In 2007, Blue & Gray joined The Yellow Ribbon Fund of Bethesda, Md. in offering history programs and tours for today’s wounded vets. Liedel said they’ve done 10 programs so far and have another seven scheduled for this year, including stops in Spotsylvania and Gettysburg.
“I am impressed with the demeanor of soldiers we see, the strength of their families and the determination they have to keep on living and to master the challenges that have been passed their way,” he said.
The demeanor Saturday on the Brandy Station Battlefield of U.S. Army Sgt. Michael Alarcon was one of staid resilience. Wearing a camouflage hat and dark sunglasses, the Oregon native also wore a neck brace.
“That’s how I did this,” he said, nodding and pointing to his neck when asked if he served in Iraq. “January 28 — and IED explosion got me,” Alarcon said, standing near Fleetwood Hill, the site of the beginning of the Brandy Station battle, not far from the Rappahannock River or today’s Culpeper County Airport.
Airplanes and helicopters took off and landed nearby as Beattie recounted the initial skirmish in 1863 down Beverly Ford Road.
“Caution slowed the Feds coming down the road,” he said. “They didn’t charge this position.”
A couple hundred yards away, Beattie added, the Sixth Virginia met Union troops face-to-face and horse-to-horse.
Earlier, he led the tour down Auburn Road to the 1855 Greek Revival estate, Auburn, a white house located on the southern portion of the battlefield. Subsequently, it saw lots of action during the Civil War.

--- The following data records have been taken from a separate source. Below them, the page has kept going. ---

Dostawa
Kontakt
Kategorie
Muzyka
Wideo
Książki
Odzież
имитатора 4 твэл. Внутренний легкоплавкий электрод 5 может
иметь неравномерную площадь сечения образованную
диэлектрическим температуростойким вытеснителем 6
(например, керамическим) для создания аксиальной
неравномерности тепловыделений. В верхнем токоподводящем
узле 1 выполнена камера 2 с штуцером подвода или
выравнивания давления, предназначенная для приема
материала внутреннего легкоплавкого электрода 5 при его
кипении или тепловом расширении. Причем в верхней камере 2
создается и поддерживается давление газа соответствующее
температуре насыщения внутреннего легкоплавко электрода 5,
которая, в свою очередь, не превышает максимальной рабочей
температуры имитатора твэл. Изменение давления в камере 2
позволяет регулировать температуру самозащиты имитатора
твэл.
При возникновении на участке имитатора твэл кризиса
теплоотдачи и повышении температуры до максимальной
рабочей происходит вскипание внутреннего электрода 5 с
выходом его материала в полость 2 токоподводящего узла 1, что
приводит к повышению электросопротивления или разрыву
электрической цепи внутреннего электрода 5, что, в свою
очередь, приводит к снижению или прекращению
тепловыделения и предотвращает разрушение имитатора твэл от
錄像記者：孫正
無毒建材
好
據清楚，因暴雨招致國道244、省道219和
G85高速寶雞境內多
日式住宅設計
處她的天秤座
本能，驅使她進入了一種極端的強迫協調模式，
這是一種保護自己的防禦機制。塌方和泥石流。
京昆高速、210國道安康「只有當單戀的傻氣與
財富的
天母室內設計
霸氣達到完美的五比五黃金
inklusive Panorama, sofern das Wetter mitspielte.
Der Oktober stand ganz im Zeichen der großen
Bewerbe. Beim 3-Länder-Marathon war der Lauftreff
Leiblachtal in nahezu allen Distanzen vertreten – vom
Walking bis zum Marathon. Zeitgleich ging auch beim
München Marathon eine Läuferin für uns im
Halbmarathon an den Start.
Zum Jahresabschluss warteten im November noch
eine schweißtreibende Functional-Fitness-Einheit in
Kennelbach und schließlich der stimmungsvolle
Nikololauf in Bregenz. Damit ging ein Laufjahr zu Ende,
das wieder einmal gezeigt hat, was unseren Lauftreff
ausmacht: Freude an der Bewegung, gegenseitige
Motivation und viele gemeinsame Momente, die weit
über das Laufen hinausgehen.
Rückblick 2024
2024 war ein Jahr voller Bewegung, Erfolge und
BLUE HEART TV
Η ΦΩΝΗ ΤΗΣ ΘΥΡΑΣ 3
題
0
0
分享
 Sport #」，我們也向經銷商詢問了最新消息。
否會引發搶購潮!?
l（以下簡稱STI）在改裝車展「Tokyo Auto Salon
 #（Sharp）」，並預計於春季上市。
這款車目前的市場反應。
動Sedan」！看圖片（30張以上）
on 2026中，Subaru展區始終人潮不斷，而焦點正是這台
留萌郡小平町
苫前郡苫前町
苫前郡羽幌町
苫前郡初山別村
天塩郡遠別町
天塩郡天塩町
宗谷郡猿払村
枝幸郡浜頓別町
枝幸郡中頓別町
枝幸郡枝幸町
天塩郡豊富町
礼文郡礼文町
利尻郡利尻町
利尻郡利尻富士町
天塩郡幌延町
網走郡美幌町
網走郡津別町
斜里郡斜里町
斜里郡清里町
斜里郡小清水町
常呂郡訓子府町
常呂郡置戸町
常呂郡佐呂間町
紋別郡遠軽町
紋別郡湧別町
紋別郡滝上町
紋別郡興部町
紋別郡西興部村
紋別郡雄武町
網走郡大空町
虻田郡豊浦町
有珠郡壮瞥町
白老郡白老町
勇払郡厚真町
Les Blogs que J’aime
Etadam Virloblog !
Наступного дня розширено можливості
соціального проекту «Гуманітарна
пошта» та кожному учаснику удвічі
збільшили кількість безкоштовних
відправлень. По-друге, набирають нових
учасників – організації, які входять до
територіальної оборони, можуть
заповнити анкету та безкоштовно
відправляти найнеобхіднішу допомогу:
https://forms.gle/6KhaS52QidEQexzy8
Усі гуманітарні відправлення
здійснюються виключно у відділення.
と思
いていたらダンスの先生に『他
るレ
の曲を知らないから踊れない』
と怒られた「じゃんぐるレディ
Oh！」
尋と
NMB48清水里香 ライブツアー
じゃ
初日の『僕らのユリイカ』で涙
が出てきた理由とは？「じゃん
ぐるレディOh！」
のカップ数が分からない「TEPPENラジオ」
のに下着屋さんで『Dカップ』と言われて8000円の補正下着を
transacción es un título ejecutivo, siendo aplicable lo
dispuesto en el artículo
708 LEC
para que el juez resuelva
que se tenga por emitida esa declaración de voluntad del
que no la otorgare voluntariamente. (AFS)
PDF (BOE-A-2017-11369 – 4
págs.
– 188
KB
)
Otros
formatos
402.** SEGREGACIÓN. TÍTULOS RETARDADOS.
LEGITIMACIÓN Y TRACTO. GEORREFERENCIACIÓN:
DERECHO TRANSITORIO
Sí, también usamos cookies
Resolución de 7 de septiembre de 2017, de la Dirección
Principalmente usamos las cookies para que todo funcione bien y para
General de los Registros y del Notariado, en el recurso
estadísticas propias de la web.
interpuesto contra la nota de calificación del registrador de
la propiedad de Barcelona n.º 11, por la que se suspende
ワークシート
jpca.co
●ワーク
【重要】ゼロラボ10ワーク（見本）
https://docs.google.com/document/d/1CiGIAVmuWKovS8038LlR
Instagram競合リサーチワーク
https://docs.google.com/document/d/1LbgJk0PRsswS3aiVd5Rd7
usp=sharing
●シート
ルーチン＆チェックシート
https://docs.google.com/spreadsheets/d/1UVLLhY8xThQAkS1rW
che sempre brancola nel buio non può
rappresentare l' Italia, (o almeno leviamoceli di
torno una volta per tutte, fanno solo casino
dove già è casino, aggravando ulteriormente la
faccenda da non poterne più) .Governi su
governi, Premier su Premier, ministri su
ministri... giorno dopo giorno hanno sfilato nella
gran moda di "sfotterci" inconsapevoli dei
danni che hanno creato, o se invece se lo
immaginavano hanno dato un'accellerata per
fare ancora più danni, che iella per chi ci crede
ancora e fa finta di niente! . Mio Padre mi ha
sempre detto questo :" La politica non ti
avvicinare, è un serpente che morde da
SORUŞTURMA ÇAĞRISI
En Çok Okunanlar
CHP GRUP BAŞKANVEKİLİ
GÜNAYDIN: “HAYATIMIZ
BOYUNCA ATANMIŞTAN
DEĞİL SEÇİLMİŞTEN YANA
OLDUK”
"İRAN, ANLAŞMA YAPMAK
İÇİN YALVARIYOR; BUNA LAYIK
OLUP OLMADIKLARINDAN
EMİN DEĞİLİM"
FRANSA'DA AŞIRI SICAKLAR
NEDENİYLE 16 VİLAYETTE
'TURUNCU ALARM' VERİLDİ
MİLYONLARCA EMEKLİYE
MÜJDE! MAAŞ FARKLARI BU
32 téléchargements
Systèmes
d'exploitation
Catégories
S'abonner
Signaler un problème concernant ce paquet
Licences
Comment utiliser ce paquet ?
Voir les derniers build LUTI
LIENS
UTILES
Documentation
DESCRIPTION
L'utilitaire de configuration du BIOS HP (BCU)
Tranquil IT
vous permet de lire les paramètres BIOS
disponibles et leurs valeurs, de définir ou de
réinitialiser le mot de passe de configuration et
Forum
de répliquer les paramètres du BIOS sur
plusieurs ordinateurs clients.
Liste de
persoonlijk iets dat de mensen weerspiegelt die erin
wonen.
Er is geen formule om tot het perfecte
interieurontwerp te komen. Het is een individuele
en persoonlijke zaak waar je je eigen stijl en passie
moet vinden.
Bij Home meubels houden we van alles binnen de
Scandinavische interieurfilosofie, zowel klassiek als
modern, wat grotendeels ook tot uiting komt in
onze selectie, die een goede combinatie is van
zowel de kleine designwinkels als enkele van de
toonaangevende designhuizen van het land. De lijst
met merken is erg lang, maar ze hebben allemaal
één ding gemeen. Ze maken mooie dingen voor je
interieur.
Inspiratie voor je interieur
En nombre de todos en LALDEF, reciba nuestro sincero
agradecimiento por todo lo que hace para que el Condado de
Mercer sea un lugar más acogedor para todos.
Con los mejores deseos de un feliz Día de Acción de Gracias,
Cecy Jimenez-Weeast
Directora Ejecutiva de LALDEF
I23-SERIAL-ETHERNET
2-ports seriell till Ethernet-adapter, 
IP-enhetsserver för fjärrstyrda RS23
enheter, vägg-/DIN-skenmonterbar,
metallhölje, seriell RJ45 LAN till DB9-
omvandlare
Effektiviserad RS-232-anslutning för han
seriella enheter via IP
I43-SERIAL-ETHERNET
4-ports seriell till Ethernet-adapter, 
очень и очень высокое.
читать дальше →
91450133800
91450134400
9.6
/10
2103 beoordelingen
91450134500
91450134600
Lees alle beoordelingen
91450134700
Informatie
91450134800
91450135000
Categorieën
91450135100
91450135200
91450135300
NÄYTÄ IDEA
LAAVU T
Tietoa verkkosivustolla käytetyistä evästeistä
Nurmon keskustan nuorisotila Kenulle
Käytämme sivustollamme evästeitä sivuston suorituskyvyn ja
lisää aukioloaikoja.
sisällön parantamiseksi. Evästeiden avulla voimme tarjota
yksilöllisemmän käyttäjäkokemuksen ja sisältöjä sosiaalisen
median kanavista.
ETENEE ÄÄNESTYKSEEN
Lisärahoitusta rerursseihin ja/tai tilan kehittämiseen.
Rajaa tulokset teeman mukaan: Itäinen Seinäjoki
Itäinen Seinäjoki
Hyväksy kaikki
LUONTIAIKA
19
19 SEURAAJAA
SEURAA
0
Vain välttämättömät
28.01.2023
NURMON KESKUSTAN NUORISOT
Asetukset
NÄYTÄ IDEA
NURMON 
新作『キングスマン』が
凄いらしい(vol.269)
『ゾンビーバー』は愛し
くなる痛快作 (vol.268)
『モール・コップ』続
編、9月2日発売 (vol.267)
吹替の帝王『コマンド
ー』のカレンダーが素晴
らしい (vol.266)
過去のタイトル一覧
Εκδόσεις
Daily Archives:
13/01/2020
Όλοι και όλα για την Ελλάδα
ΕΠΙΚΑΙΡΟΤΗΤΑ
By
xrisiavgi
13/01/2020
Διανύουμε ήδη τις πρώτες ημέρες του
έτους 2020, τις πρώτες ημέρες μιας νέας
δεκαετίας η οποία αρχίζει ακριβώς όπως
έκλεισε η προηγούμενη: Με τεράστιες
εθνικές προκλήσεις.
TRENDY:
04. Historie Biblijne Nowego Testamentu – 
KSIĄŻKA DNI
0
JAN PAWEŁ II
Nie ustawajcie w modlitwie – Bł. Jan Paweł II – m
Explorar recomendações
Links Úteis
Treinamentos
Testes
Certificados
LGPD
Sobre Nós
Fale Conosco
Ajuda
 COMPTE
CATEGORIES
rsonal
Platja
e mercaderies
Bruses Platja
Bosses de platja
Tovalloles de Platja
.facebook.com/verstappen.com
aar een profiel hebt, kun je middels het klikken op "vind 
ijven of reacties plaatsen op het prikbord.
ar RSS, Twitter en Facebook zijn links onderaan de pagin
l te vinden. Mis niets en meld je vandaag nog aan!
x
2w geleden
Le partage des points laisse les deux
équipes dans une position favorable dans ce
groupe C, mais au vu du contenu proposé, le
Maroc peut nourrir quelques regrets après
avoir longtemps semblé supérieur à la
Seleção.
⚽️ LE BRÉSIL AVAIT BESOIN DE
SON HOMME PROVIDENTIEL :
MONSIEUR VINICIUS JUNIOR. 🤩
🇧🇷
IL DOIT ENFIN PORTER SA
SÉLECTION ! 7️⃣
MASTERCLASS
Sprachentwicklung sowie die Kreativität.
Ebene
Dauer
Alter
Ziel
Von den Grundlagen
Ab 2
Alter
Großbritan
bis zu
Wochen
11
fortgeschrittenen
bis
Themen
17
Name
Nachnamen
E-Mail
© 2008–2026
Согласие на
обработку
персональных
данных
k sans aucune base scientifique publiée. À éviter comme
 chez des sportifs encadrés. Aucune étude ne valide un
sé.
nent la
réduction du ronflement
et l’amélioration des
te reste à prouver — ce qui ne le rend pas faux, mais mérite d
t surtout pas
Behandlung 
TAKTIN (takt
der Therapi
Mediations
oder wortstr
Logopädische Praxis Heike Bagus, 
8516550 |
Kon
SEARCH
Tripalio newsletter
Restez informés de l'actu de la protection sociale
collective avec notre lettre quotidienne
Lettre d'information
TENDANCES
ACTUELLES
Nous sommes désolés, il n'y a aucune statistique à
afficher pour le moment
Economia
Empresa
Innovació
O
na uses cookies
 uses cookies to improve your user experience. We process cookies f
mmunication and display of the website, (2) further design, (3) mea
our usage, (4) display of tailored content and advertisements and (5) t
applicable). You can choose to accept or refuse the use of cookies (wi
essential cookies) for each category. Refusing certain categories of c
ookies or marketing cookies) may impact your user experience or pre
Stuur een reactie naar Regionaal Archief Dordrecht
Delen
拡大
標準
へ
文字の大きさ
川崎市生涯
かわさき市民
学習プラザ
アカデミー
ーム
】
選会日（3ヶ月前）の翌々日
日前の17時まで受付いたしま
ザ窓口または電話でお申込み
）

In fact, Major Confederate General J.E.B. Stuart, commanding officer at the Battle of Brandy Station, lived at Auburn for a while after seizing it from its owner, a Union sympathizer.
And then in late 1863, after the battle of Brandy and during the Winter Encampment, the Army of the Potomac moved its thousands into Culpeper, covering the grounds around Auburn and most everywhere else in the county. Ulysses Grant and George Meade were among the Federals who dined at Auburn.
Speaking near Auburn Saturday, Beattie focused on the pre-battle “grand review” of Confederate cavalry forces conducted for Gen. Stuart and Robert E. Lee.
“They had a ball before the review in Culpeper and the night after in Culpeper,” said Beattie, a Vietnam-era veteran and author of “Brandy Station 1863: First Step Towards Gettysburg.”
He said Stuart was quite the flirt — “though he never cheated on his wife” — and was quite in his glory as the troops on horseback paraded past.
“The cavalry’s main job was to look for the enemy so the enemy didn’t find them,” Beattie said. “Both Lee and Stuart were immensely pleased with the sight of the cavalry.”
Alas, no horses were seen during the first half of Saturday’s tour, but fields of cows grazed around every corner.
Field after field of tiny yellow flowers at Auburn added to the beauty of the estate, as did an American flag flying from a silo. The day was hazy and warm with large clouds ever looming above, but the rain held off.
Natural beauty aside, it mostly was a time for military appreciation. “It is our way of saying we won’t forget you and thank you,” Riedel said.